RE: Identifying file encoding scheme

From: Addison Phillips (AddisonP@simultrans.com)
Date: Thu Sep 09 1999 - 18:50:45 EDT


This file is *strictly* Latin-1 text??

Try dumping it as hex and then insert \u00 in front of every pair of values. The
Native2Ascii utility in the JDK will then convert it to *any* other character
set installed... one of which is UCS-2, which you can then read in Notepad or
elsewhere in the system as expected.

I just had to do this with an enormous Oracle text dump. It's a sick hack, but
it actually works. ::sigh::

Addison

----------------------------------
Addison P. Phillips
Director, Globalization Consulting
SimulTrans, LLC

+1 (650) 526-4652 (office phone)
http://www.simultrans.com (website)
mailto:AddisonP@simultrans.com (e-mail)

"22 languages. One release date."

-----Original Message-----
From: Montgomery Securities
Sent: Thu, 9 Sep 1999 14:11:49 -0700 (PDT)
To: unicode@unicode.org
Subject: RE: Identifying file encoding scheme

The side discussions that I have had with some of the very helpful members
of this list have led to some conclusions:

1) Windows NT uses some extra heuristics in addition to simply looking for
the signature at the beginning of the file to identify a file as
"Unicoded". These heuristics can, in the case of files that have textual
contents that are highly repetitive, lead to misidentification.
Unfortunately for me, database exports can sometimes be highly repetitive.

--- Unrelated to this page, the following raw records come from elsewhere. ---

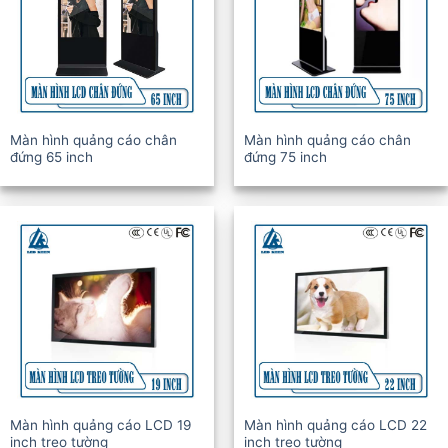
Màn hình quảng cáo chân
Màn hình quảng cáo chân
đứng 65 inch
đứng 75 inch
Màn hình quảng cáo LCD 19
Màn hình quảng cáo LCD 22
inch treo tường
inch treo tường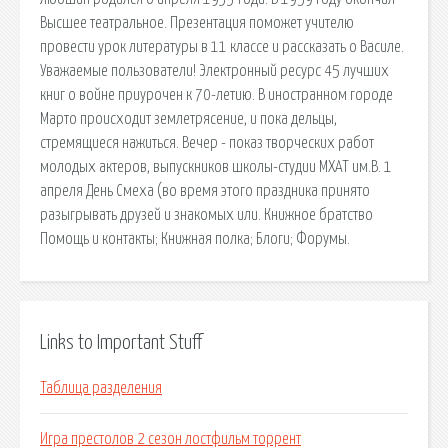
Высшее театральное. Презентация поможет учителю
провести урок литературы в 11 классе и рассказать о Василе.
Уважаемые пользователи! Электронный ресурс 45 лучших
книг о войне приурочен к 70-летию. В иностранном городе
Марто происходит землетрясение, и пока дельцы,
стремящиеся нажиться. Вечер - показ творческих работ
молодых актеров, выпускников школы-студии МХАТ им.В. 1
апреля День Смеха (во время этого праздника принято
разыгрывать друзей и знакомых или. Книжное братство
Помощь и контакты; Книжная полка; Блоги; Форумы.
Links to Important Stuff
Таблица разделения
Игра престолов 2 сезон лостфильм торрент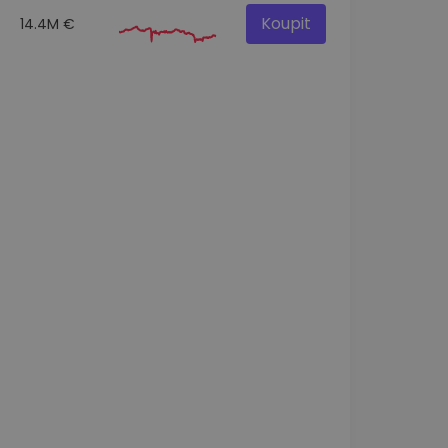
Koupit
14.4M €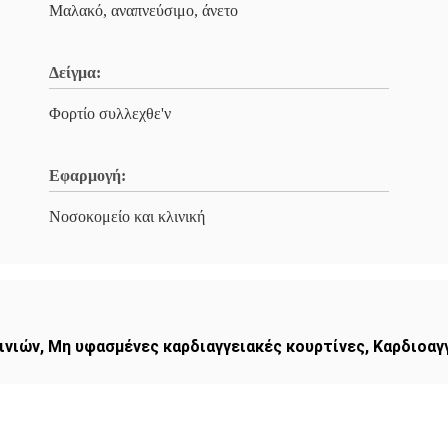
Μαλακό, αναπνεύσιμο, άνετο
Δείγμα:
Φορτίο συλλεχθε'ν
Εφαρμογή:
Νοσοκομείο και κλινική
ινιών
,
Μη υφασμένες καρδιαγγειακές κουρτίνες
,
Καρδιοαγ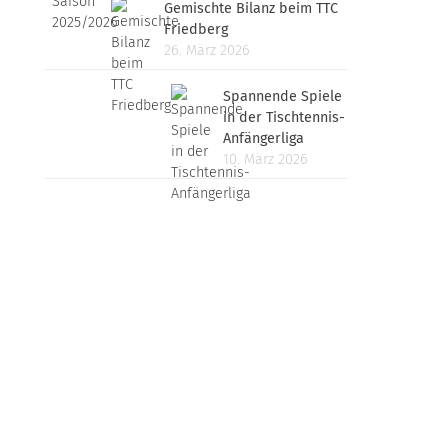
Gemischte Bilanz beim TTC
Friedberg
26. März 2026
Spannende Spiele
in der Tischtennis-
Anfängerliga
10. März 2026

2) This is a problem with Windows NT, not notepad. If you create a file
that confuses NT's Unicode detection algorithm, and use the command "type
confused.txt > confuse2.txt" in order to make a copy of the file, the file
"confuse2.txt" is half the length of "confused.txt". For plain text files,
the lengths shouldn't differ at all. Remembering that "type" is not a
program, but rather a built in function of the command shell ("cmd.exe"),
this leads me to conclude that it's NT, and not any particular software.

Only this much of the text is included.